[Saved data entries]
┏━━
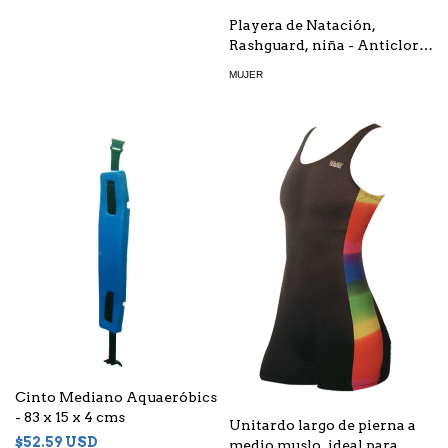
Playera de Natación,
Rashguard, niña - Anticlor -
Frente Sublimado
MUJER
Cinto Mediano Aquaeróbics
- 83 x 15 x 4 cms
Unitardo largo de pierna a
$52.59 USD
medio muslo, ideal para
┗━━
BRIEF: Please retype every entry above exactly, leaving out any picture.

TASK ANSWER:
Playera de Natación,
Rashguard, niña - Anticlor -
Frente Sublimado
MUJER
Cinto Mediano Aquaeróbics
- 83 x 15 x 4 cms
Unitardo largo de pierna a
$52.59 USD
medio muslo, ideal para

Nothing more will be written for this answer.